※感情と理性の激しい攻防戦をお見せします

これから先も積極的に関わっていこうと思う相手でなかったら、怒る必要は無い。
そう自分に言い聞かせる。そうでないと、腹が立って腹が立って、そして腹を立てれば立てるほど、自分という人間の小ささ、性根の汚さが露わになってきて、嫌になるから。
これから先、自分とはまったく関わり合いにならない相手なのだから、何も教える必要は無いし何も求める理由も無いのだ。そう、そうなのだ。


相手から拒絶されてどうして腹が立つかといえば、自分を軽んじられてる・なめられてる・ないがしろにされてる、ということを感じるからだと思うのだけど、じゃあそもそも自分がそんな風に軽んじられる程度の人間だったんじゃないのか、と。
尊重されるに足る人間では無かったんだ、と。

「それにしたって礼儀ってものがあるだろ、てめえ!何回業務連絡送ってると思ってんだ、一回くらい返信してきやがれ!」
と言うのは簡単だけど、相手を正そうとするよりも自分を正す方が実りがある。他人を思い通りにはできないし、それこそ、自分は人を正す資格があるようなご立派な人間なのかと言われれば決してそうではないこともわかっているし。
自分に対してどこからどう突かれても胸を張れるくらいでないと、相手の人間性にまで口を出すのは滑稽なものだ。

ましてや、その相手とこの先も共に生きていこうとか一緒に芝居を創っていこうとかいうような気が無いのであれば、尚のこと。

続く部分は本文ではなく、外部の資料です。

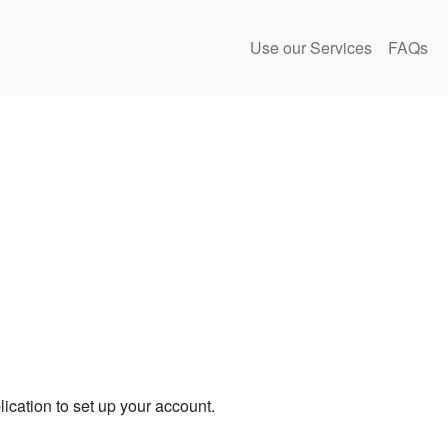
Use our Services
FAQs
ication to set up your account.
.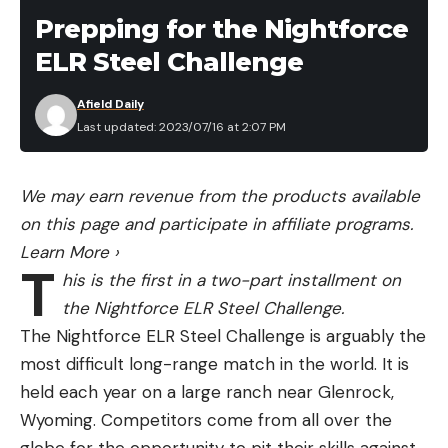
Prepping for the Nightforce
ELR Steel Challenge
Afield Daily
Last updated: 2023/07/16 at 2:07 PM
We may earn revenue from the products available
on this page and participate in affiliate programs.
Learn More
›
T
his is the first in a two-part installment on
the Nightforce ELR Steel Challenge.
The Nightforce ELR Steel Challenge is arguably the
most difficult long-range match in the world. It is
held each year on a large ranch near Glenrock,
Wyoming. Competitors come from all over the
globe for the opportunity to pit their skills against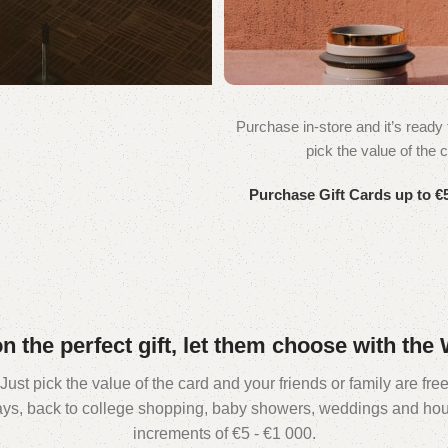
Purchase in-store and it’s ready f
WOODMART
pick the value of the c
Gift card
Purchase Gift Cards up to €5
on the perfect gift, let them choose with th
st pick the value of the card and your friends or family are free 
days, back to college shopping, baby showers, weddings and hou
increments of €5 - €1 000.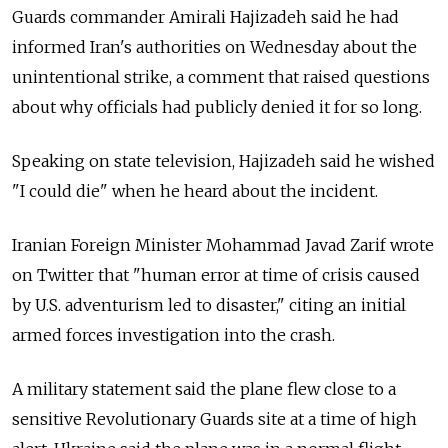
Guards commander Amirali Hajizadeh said he had
informed Iran's authorities on Wednesday about the
unintentional strike, a comment that raised questions
about why officials had publicly denied it for so long.
Speaking on state television, Hajizadeh said he wished
"I could die" when he heard about the incident.
Iranian Foreign Minister Mohammad Javad Zarif wrote
on Twitter that "human error at time of crisis caused
by U.S. adventurism led to disaster," citing an initial
armed forces investigation into the crash.
A military statement said the plane flew close to a
sensitive Revolutionary Guards site at a time of high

本当のことを言うと、その相手とそんな関係を築きたかったんだろうと思う、私は。
相手に対して私はもっと怒ってもっと正して、気づいたことは何でも口に出したかった。そういう関係であれば、自分のことなんていくら棚に上げても構わないと思っている。相手が知らないことは教えたかった。おこがましいなんてこれっぽっちも思わずに、ささやかながらも私が今まで培った経験と知識を分け与えたかった。そして相手にも同じように私に関わって欲しかったんだと思う。
でも、相手はそう思わなかった。

結局そこに悲しみを覚えてるんだと思う。寂しさを感じてるんだと思う。それが怒りにすり替えられてる、もしくは怒りを伴ってるんだと思う。
その根っこにあるのは結局、自分がその程度の人間だったということを思い知らされ、惨めさを感じているからだと、そういうことなんだと思う。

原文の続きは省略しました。